The WSJ has reported that Apple has been meeting with Comcast, presumably to secure agreements for providing content for an online streaming platform.
This is certainly no surprise to any of us that follow Apple – we’d assume that this has been going on for a while – as this just reinforces our expectations for what Apple needs to accomplish in order to prepare for launching any sort of Apple TV device.If we look at the highly successful iTunes Store platform that Apple pioneered over 10 years ago, it would be a natural progression and extension of this model to assume that agreements with content providers (networks and publishers, like NBC and its networks) and content purveyors (Comcast and other TV subscription carriers) would be tantamount before developing the Apple TV model further than just a casual, internet-like browsing platform.
What tantalizes us the most is where this may lead.

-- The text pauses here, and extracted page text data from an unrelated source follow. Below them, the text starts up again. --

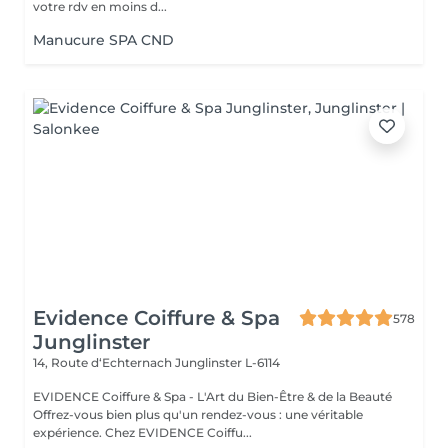
votre rdv en moins d...
Manucure SPA CND
Evidence Coiffure & Spa
578
Junglinster
14, Route d‘Echternach
Junglinster L-6114
EVIDENCE Coiffure & Spa - L'Art du Bien-Être & de la Beauté
Offrez-vous bien plus qu'un rendez-vous : une véritable
expérience. Chez EVIDENCE Coiffu...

Again, let us look with 20/20 hindsight at what the iTunes store accomplished: the deconstruction of the ‘album’ and the destruction of the model of a ‘record store.’ While we can not completely credit Apple for this – the advent of MP3 and other technology was certainly paving the way for this natural progression – but we feel Steve Jobs and Apple saw what was about to happen and paved a path to dominate a yet-nonexistent marketplace.
So, now, today, we appear to be at the same crossroads – many TV viewers are not watching TV on a TV, but rather, on a portable device, like an iPhone or iPad; and are viewing it as a download, or timeshifted, out of the ‘classical’ context of a TV network or broadcast channel. It seems obvious that the next step is to remove the restrictions – and the advertising dollars – from the hands of content providers and cable operators and reallocate distribution methods for delivering the same content, albeit piecemeal, a la carté, on demand. This model has already proven successful for providers like Comcast – allowing for extensive viewing of content at the demand of consumers.

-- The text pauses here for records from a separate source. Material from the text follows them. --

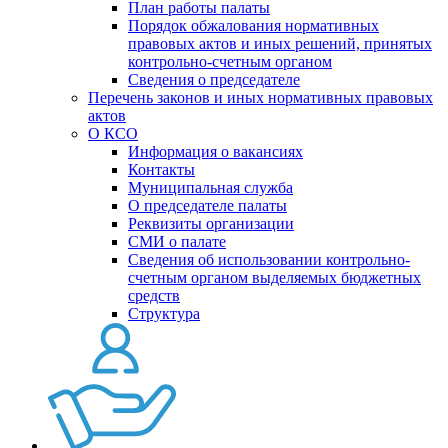
План работы палаты
Порядок обжалования нормативных
правовых актов и иных решений, принятых
контрольно-счетным органом
Сведения о председателе
Перечень законов и иных нормативных правовых
актов
О КСО
Информация о вакансиях
Контакты
Муниципальная служба
О председателе палаты
Реквизиты организации
СМИ о палате
Сведения об использовании контрольно-
счетным органом выделяемых бюджетных
средств
Структура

What does this likely mean for consumers? More choices, more availability. What services like Comcast currently provide is limited, but with a more expansive library (like Netflix) of syndicated content, there really would be no need for a cable subscription – you’d just need an Apple TV device. Oh, and an internet connection, via your former cable operator.
So this brings us back to the beginning: Apple clearly sees the need to square up an arrangement with providers like Comcast – not just for content, who will provide what and for how much do we get per advertising dollar – but for delivery routes.
Here’s a thought: recent discussion pointed to Apple readying full-screen advertising for devices like the iPhone to complement or replace the current bottom of the screen banner ads we currently view in free or cheap apps. Doesn’t this make more sense to test and roll out this platform as a vehicle for targeted advertising for when we are watching video content on our Apple TV or iPads? Does this mean what we really should be looking for is the advertising platform behind all of this (like Google’s AdSense)?
Last thought: Would Apple look to acquire/license the trademark “iTV” from the British network to cover all of this?